Make your photographs move, and then share them with the world

18 February 2018
by Stuff Staff

Live Photos. Animated GIFs. Newspapers and paintings in Harry Potter. Wherever you look, the suggestion is stills don’t cut it, and photos are rubbish unless they’re moving. Plotaverse is an entire ecosystem dedicated to bringing this reality about.

The suite is – depending on how you look at it – either a social network with powerful editing tools, or an editing app with a social network glued to it. Regardless, there’s magic within, given that you can hurl a still at Plotaverse, mess about a bit, and emerge triumphant with a seamless looping animation.

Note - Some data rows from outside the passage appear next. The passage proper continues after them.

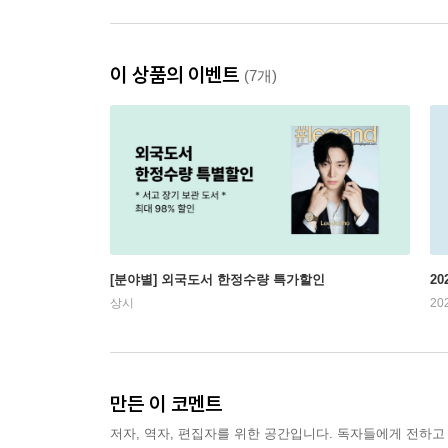
이 상품의 이벤트
(7개)
[분야별] 외국도서 한정수량 특가할인
20
상시
20
만든 이 코멘트
저자, 역자, 편집자를 위한 공간입니다. 독자들에게 전하고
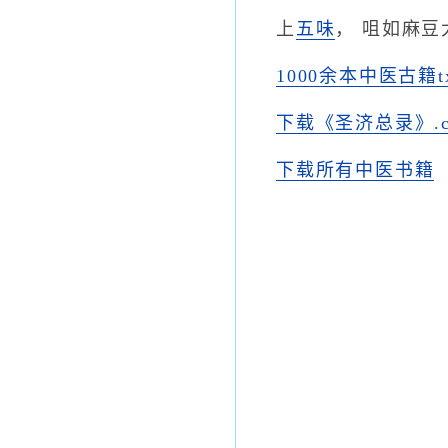
上
五味
， 咀如麻
1000余本中医古籍
下载《圣济总录》.c
下载所有中医书籍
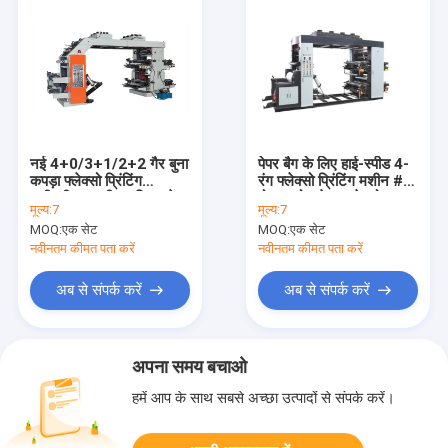
नई 4+0/3+1/2+2 गैर बुना
पेपर बैग के लिए हाई-स्पीड 4-
कपड़ा फ्लेक्सो प्रिंटिंग
रंग फ्लेक्सो प्रिंटिंग मशीन #
मशीनरी#90 मीटर/मिनट पेपर
रोल टू रोल पेपर फ्लेक्सो
मूल्य:
7
मूल्य:
7
फ्लेक्सो प्रिंटिंग मशीन 380V
प्रिंटिंग मशीन 60 मीटर/मिनट
MOQ:
एक सेट
MOQ:
एक सेट
4 रंग नॉन वोव के लिए
4 रंग
नवीनतम कीमत पता करें
नवीनतम कीमत पता करें
अब से संपर्क करें
अब से संपर्क करें
अपना समय बचाओ
हमें आप के साथ सबसे अच्छा उत्पादों से संपर्क करें।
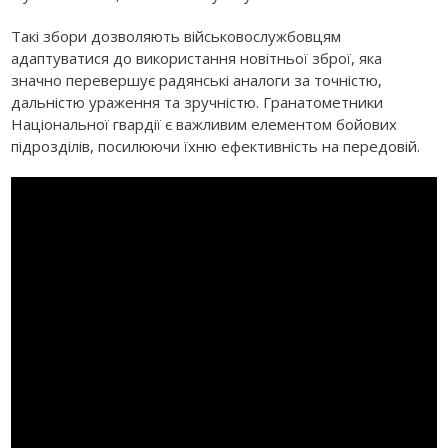
Такі збори дозволяють військовослужбовцям
адаптуватися до використання новітньої зброї, яка
значно перевершує радянські аналоги за точністю,
дальністю ураження та зручністю. Гранатометники
Національної гвардії є важливим елементом бойових
підрозділів, посилюючи їхню ефективність на передовій.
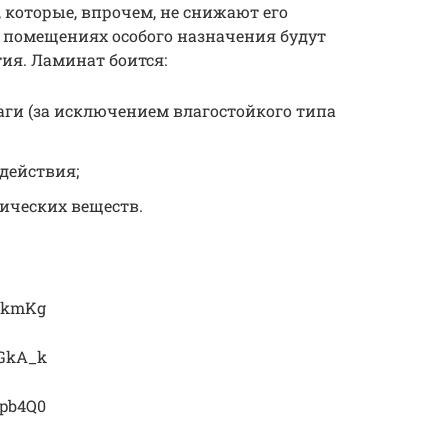
, которые, впрочем, не снижают его
 помещениях особого назначения будут
ия. Ламинат боится:
аги (за исключением влагостойкого типа
действия;
ических веществ.
jmkmKg
OGkA_k
5pb4Q0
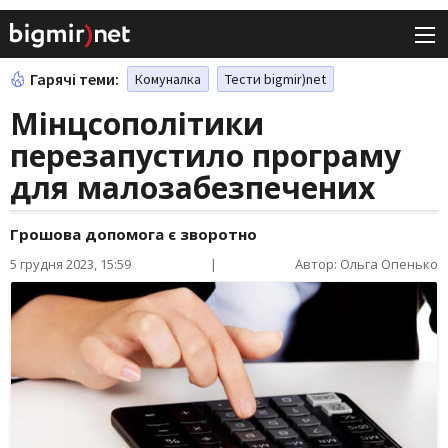
Гарячі теми:
Комуналка
Тести bigmir)net
Мінцсополітики
перезапустило програму
для малозабезпечених
Грошова допомога є зворотно
5 грудня 2023, 15:59
|
Автор: Ольга Опенько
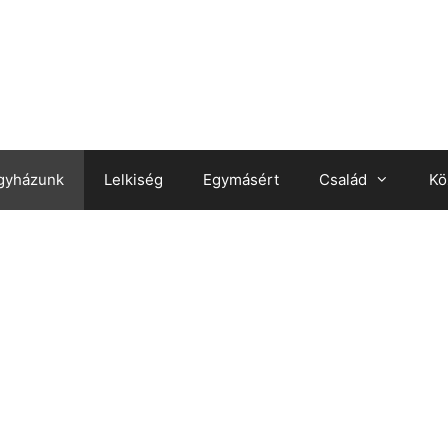
gyházunk
Lelkiség
Egymásért
Család
Kö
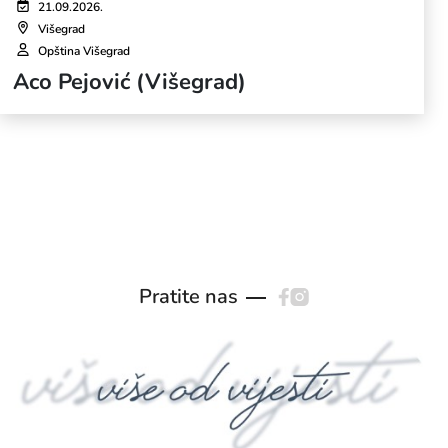
21.09.2026.
Višegrad
Opština Višegrad
Aco Pejović (Višegrad)
Pratite nas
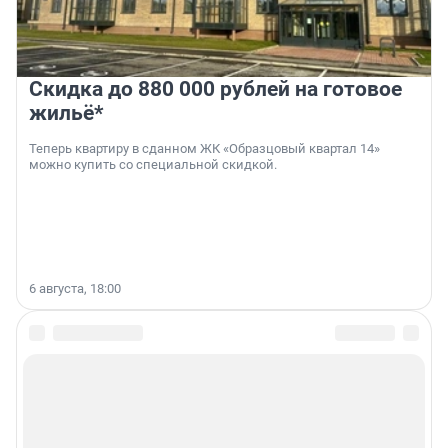
Скидка до 880 000 рублей на готовое
жильё*
Теперь квартиру в сданном ЖК «Образцовый квартал 14»
можно купить со специальной скидкой.
6 августа, 18:00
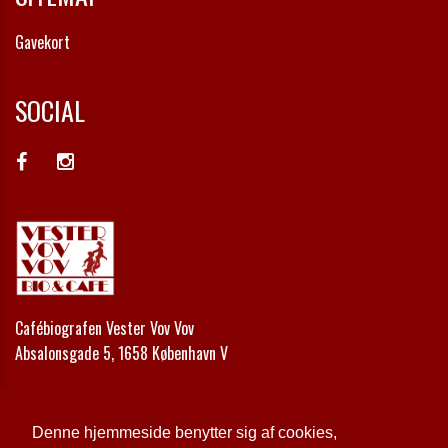
Gavekort
SOCIAL
Cafébiografen Vester Vov Vov
Absalonsgade 5, 1658 København V
Telefon:
+45 33 24 42 00
Email:
kontakt@vestervovvov.dk
Denne hjemmeside benytter sig af cookies,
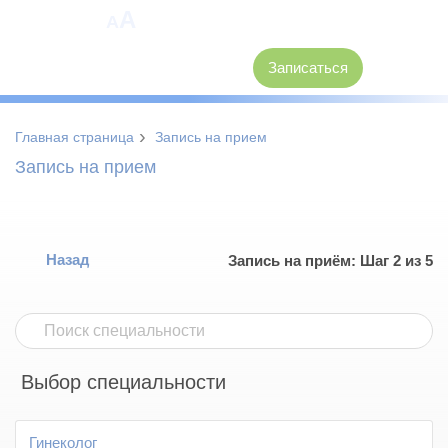
A
A
8 (3846) 62-30-30
Записаться
›
Главная страница
Запись на прием
Запись на прием
Назад
Запись на приём: Шаг 2 из 5
Выбор специальности
Гинеколог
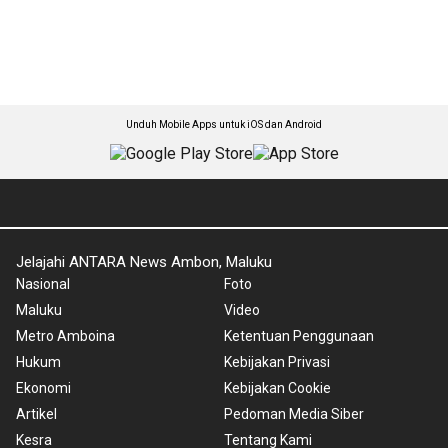
Unduh Mobile Apps untuk iOS dan Android
Jelajahi ANTARA News Ambon, Maluku
Nasional
Foto
Maluku
Video
Metro Amboina
Ketentuan Penggunaan
Hukum
Kebijakan Privasi
Ekonomi
Kebijakan Cookie
Artikel
Pedoman Media Siber
Kesra
Tentang Kami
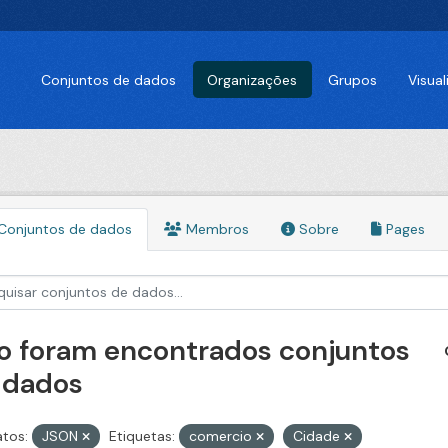
Conjuntos de dados
Organizações
Grupos
Visua
Conjuntos de dados
Membros
Sobre
Pages
o foram encontrados conjuntos
 dados
tos:
JSON
Etiquetas:
comercio
Cidade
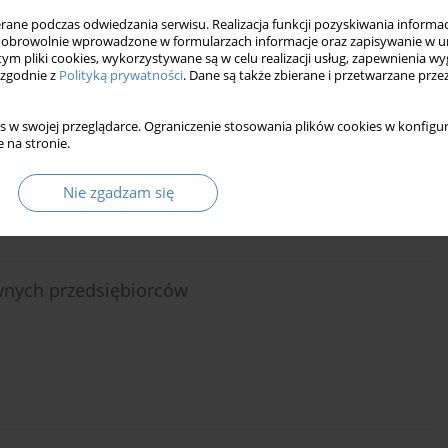
ne podczas odwiedzania serwisu. Realizacja funkcji pozyskiwania informacj
obrowolnie wprowadzone w formularzach informacje oraz zapisywanie w u
 tym pliki cookies, wykorzystywane są w celu realizacji usług, zapewnienia 
 zgodnie z
Polityką prywatności
. Dane są także zbierane i przetwarzane prze
arządzania małymi i średnimi przedsiębiorstwami
s w swojej przeglądarce. Ograniczenie stosowania plików cookies w konfigur
 na stronie.
Nie zgadzam się
wnych przedsiębiorców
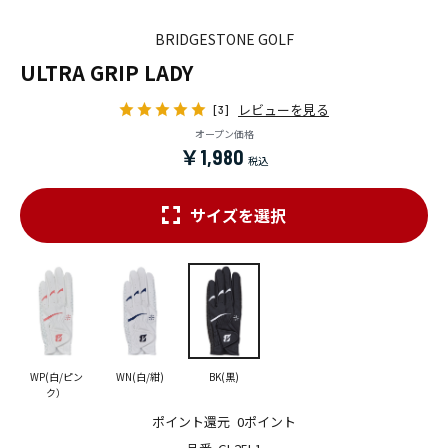
BRIDGESTONE GOLF
ULTRA GRIP LADY
レビューを見る
[3]
オープン価格
￥1,980
サイズを選択
WP(白/ピン
WN(白/紺)
BK(黒)
ク）
ポイント還元
0ポイント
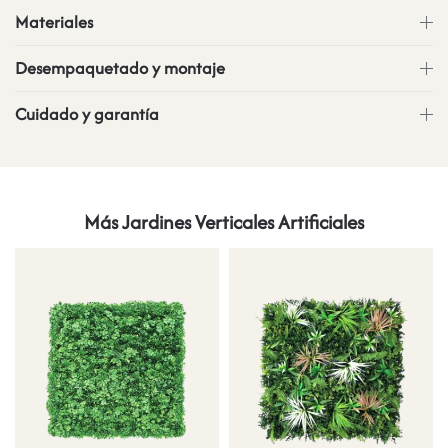
Materiales
Desempaquetado y montaje
Cuidado y garantía
Más Jardines Verticales Artificiales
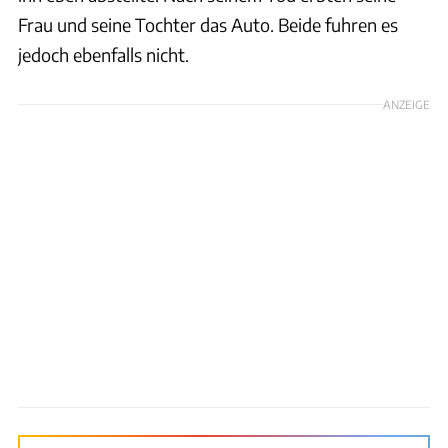
Frau und seine Tochter das Auto. Beide fuhren es
jedoch ebenfalls nicht.
ANZEIGE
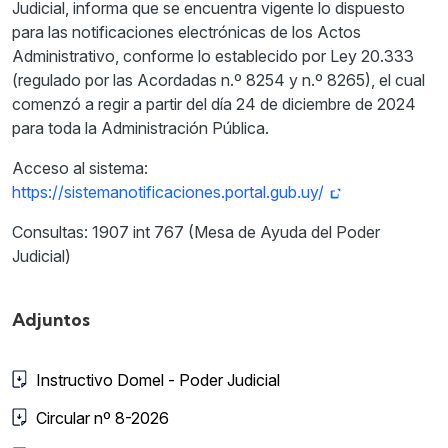
Judicial, informa que se encuentra vigente lo dispuesto
para las notificaciones electrónicas de los Actos
Administrativo, conforme lo establecido por Ley 20.333
(regulado por las Acordadas n.º 8254 y n.º 8265), el cual
comenzó a regir a partir del día 24 de diciembre de 2024
para toda la Administración Pública.
Acceso al sistema:
https://sistemanotificaciones.portal.gub.uy/
Consultas: 1907 int 767 (Mesa de Ayuda del Poder
Judicial)
Adjuntos
Instructivo Domel - Poder Judicial
Circular nº 8-2026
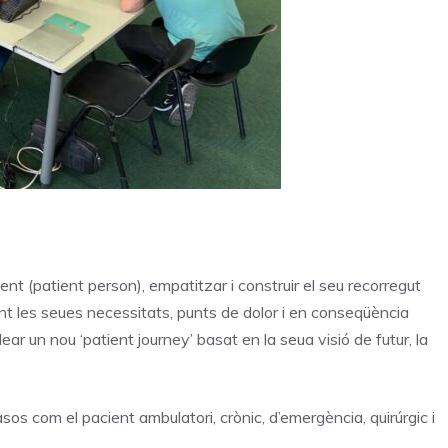
ent (patient person), empatitzar i construir el seu recorregut
icant les seues necessitats, punts de dolor i en conseqüència
dear un nou ‘patient journey’ basat en la seua visió de futur, la
casos com el pacient ambulatori, crònic, d’emergència, quirúrgic i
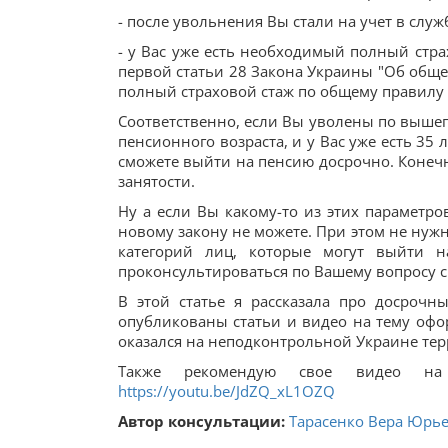
- после увольнения Вы стали на учет в служ
- у Вас уже есть необходимый полный стра
первой статьи 28 Закона Украины "Об обще
полный страховой стаж по общему правилу с
Соответственно, если Вы уволены по вышеп
пенсионного возраста, и у Вас уже есть 35 
сможете выйти на пенсию досрочно. Конечн
занятости.
Ну а если Вы какому-то из этих параметро
новому закону не можете. При этом не нужн
категорий лиц, которые могут выйти 
проконсультироваться по Вашему вопросу с
В этой статье я рассказала про досроч
опубликованы статьи и видео на тему офор
оказался на неподконтрольной Украине тер
Также рекомендую свое видео на
https://youtu.be/JdZQ_xL1OZQ
Автор консультации:
Тарасенко Вера Юрь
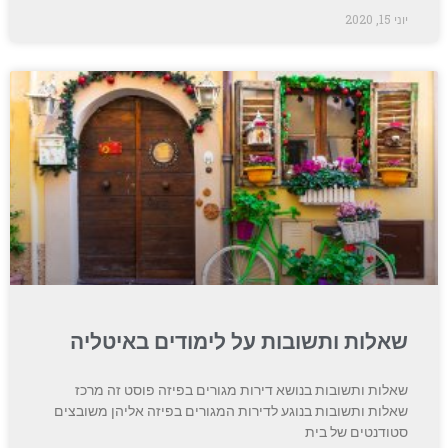
יוני 15, 2020
שאלות ותשובות על לימודים באיטליה
שאלות ותשובות בנושא דירות מגורים בפיזה פוסט זה מרכז
שאלות ותשובות בנוגע לדירות המגורים בפיזה אליהן משובצים
סטודנטים של בית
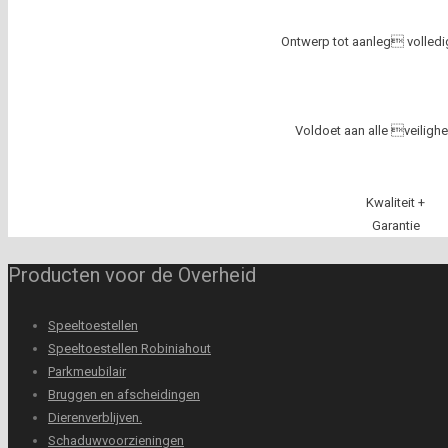
Ontwerp tot aanleg volled
Voldoet aan alle veiligh
Kwaliteit +
Garantie
Producten voor de Overheid
Speeltoestellen
Speeltoestellen Robiniahout
Parkmeubilair
Bruggen en afscheidingen
Dierenverblijven.
Schaduwvoorzieningen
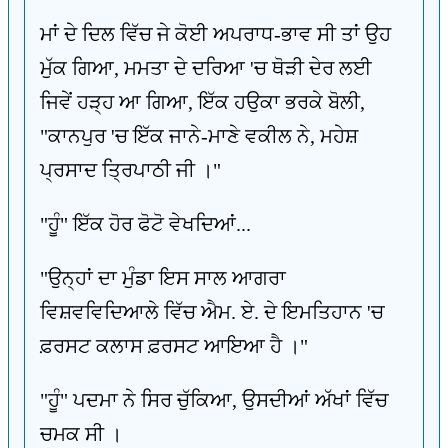
ਮਾਂ ਦੇ ਦਿਲ ਵਿੱਚ ਜੇ ਕੋਈ ਅਪਰਾਧ-ਭਾਵ ਸੀ ਤਾਂ ਉਹ
ਮੁੱਕ ਗਿਆ, ਮਮਤਾ ਦੇ ਦਰਿਆ 'ਚ ਥੋੜੀ ਦੇਰ ਲਈ
ਜਿਵੇਂ ਹੜ੍ਹ ਆ ਗਿਆ, ਇੱਕ ਹਉਕਾ ਭਰਕੇ ਬੋਲੀ,
"ਕਾਨਪੁਰ 'ਚ ਇੱਕ ਜਾਨੇ-ਮਾਣੇ ਵਕੀਲ ਨੇ, ਮਹੇਸ਼
ਪ੍ਰਸਾਦ ਤ੍ਰਿਪਾਠੀ ਜੀ ।"
"ਹੂੰ" ਇੱਕ ਹੋਰ ਫੋਟੋ ਵੇਖਦਿਆਂ...
"ਉਨ੍ਹਾਂ ਦਾ ਮੁੰਡਾ ਇਸ ਸਾਲ ਆਗਰਾ
ਵਿਸ਼ਵਵਿਦਿਆਲੇ ਵਿੱਚ ਐਮ. ਏ. ਦੇ ਇਮਤਿਹਾਨ 'ਚ
ਫ਼ਰਸਟ ਕਲਾਸ ਫ਼ਰਸਟ ਆਇਆ ਹੈ ।"
"ਹੂੰ" ਪਦਮਾ ਨੇ ਸਿਰ ਚੁੱਕਿਆ, ਉਸਦੀਆਂ ਅੱਖਾਂ ਵਿੱਚ
ਚਮਕ ਸੀ ।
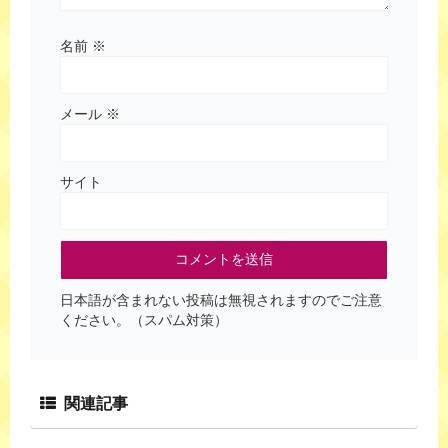
名前
※
メール
※
サイト
日本語が含まれない投稿は無視されますのでご注意
ください。（スパム対策）
関連記事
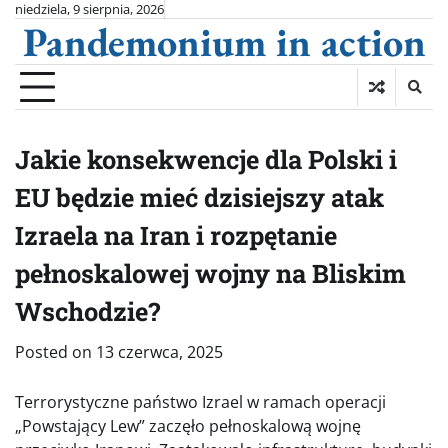
Skip
niedziela, 9 sierpnia, 2026
Pandemonium in action
to
content
Jakie konsekwencje dla Polski i
EU będzie mieć dzisiejszy atak
Izraela na Iran i rozpętanie
pełnoskalowej wojny na Bliskim
Wschodzie?
Posted on
13 czerwca, 2025
Terrorystyczne państwo Izrael w ramach operacji
„Powstający Lew” zaczęło pełnoskalową wojnę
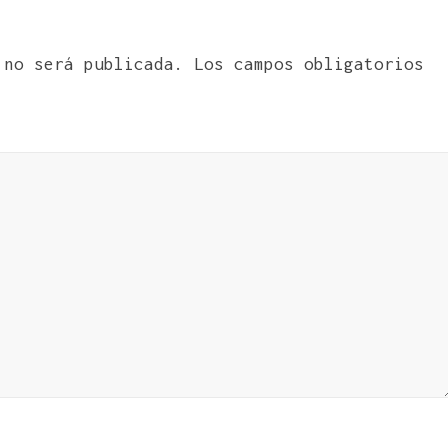
 no será publicada.
Los campos obligatorios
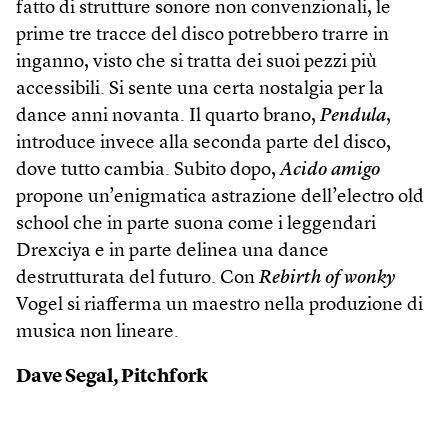
fatto di strutture sonore non convenzionali, le
prime tre tracce del disco potrebbero trarre in
inganno, visto che si tratta dei suoi pezzi più
accessibili. Si sente una certa nostalgia per la
dance anni novanta. Il quarto brano,
Pendula
,
introduce invece alla seconda parte del disco,
dove tutto cambia. Subito dopo,
Acido amigo
propone un’enigmatica astrazione dell’electro old
school che in parte suona come i leggendari
Drexciya e in parte delinea una dance
destrutturata del futuro. Con
Rebirth of wonky
Vogel si riafferma un maestro nella produzione di
musica non lineare.
Dave Segal, Pitchfork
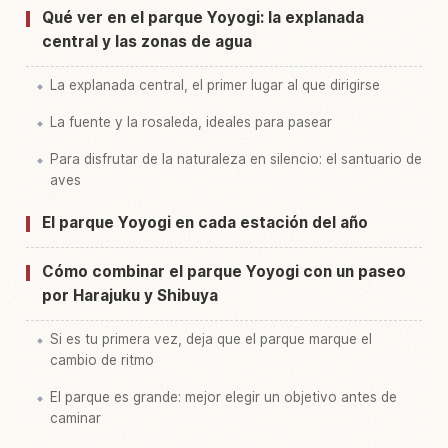
Qué ver en el parque Yoyogi: la explanada
central y las zonas de agua
La explanada central, el primer lugar al que dirigirse
La fuente y la rosaleda, ideales para pasear
Para disfrutar de la naturaleza en silencio: el santuario de
aves
El parque Yoyogi en cada estación del año
Cómo combinar el parque Yoyogi con un paseo
por Harajuku y Shibuya
Si es tu primera vez, deja que el parque marque el
cambio de ritmo
El parque es grande: mejor elegir un objetivo antes de
caminar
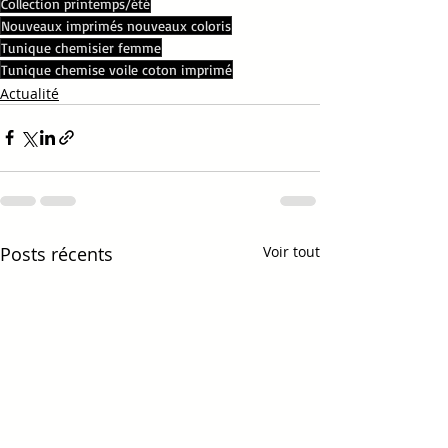
Collection printemps/été
Nouveaux imprimés nouveaux coloris
Tunique chemisier femme
Tunique chemise voile coton imprimé
Actualité
Posts récents
Voir tout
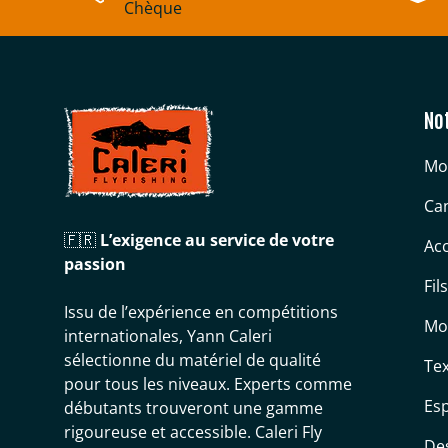
Chèque
No
Mo
Can
🇫🇷
L’exigence au service de votre
Acc
passion
Fil
Issu de l’expérience en compétitions
Mo
internationales, Yann Caleri
sélectionne du matériel de qualité
Tex
pour tous les niveaux. Experts comme
Es
débutants trouveront une gamme
rigoureuse et accessible. Caleri Fly
De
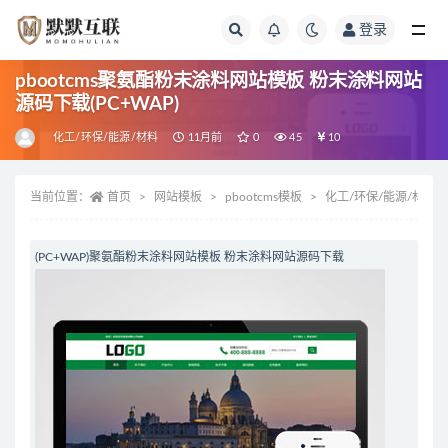
登录
全部
pbootcms聚氨酯粉末涂料网站模板 粉末涂料网站
源码下载(PC+WAP)
化工/环保/能源/材料
11月前
0
45
10
当前位置：
首页
网站模板
pbootcms模板
化工/环保/能源/材料
(PC+WAP)聚氨酯粉末涂料网站模板 粉末涂料网站源码下载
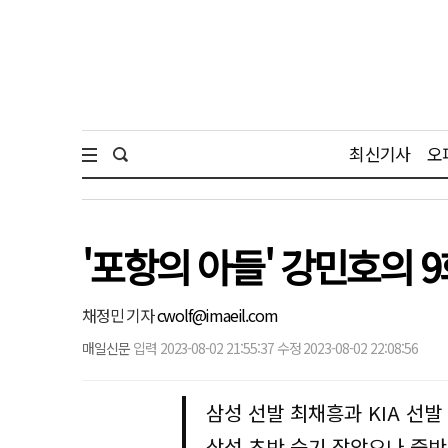
최신기사
오
'포항의 아들' 강민호의 9
채정민 기자
cwolf@imaeil.com
매일신문
입력 2023-08-02 21:55:37 수정 2023-08-02 22:08:56
삼성 선발 최채흥과 KIA 선발
삼성 초반 승기 잡았으나 중반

This is all very different from most cinemagraph apps, which require you to start with video – or a burst of images. Here, if you felt the urge, you could kick things off with a photo of Abraham Lincoln, and attempt to make his eyebrows wiggle.

MOTION PICTURES

That particular example may end in failure, though, because Plotaverse has its limitations. It works best with flowing materials, or objects with repeating patterns that can loop and fade in a manner that tricks the eye. Water and billowing clouds are the best bet – they often look great when animating; but so too can rigid, geometric architecture and structures, when approached with care.

Fortunately, you can quickly experiment and iterate with the editing section, Plotagraph. Load a photo, and mask off bits by painting over them with a finger. Then drag animation arrows to state in which direction you want the picture to move. Tap the play button and choose a speed. When happy with what you see, export your tiny animated masterpiece to your feed on Plotaverse’s public-facing network, or as an animated GIF or a movie.

GET ANIMATED

When Plotaverse clicks and you fully understand what it’s capable of, it’s compelling. You’ll want to load every photo you have with clouds in, to make them move – before getting ambitious and figuring out how to animate a spiral staircase, transforming it into a steampunk escalator.

But too many rough edges leave Plotaverse a good app rather than a great one. The social network often forgets login details, and the Android version’s editor appears to be a web app. It’s slow to preview animations, and has some shonky workflow. (For example, it took me a while to realise you must select an image before creating a project; otherwise the editing tools load, ready to animate a blank canvas.)

Plotaverse remains a superb idea, and one capable of arresting results. It’s just a pity the iOS app’s lost some of the elegance it had in a previous incarnation, and on Android you can’t help feeling a little short-changed.

Plotaverse is available for Android and iOS.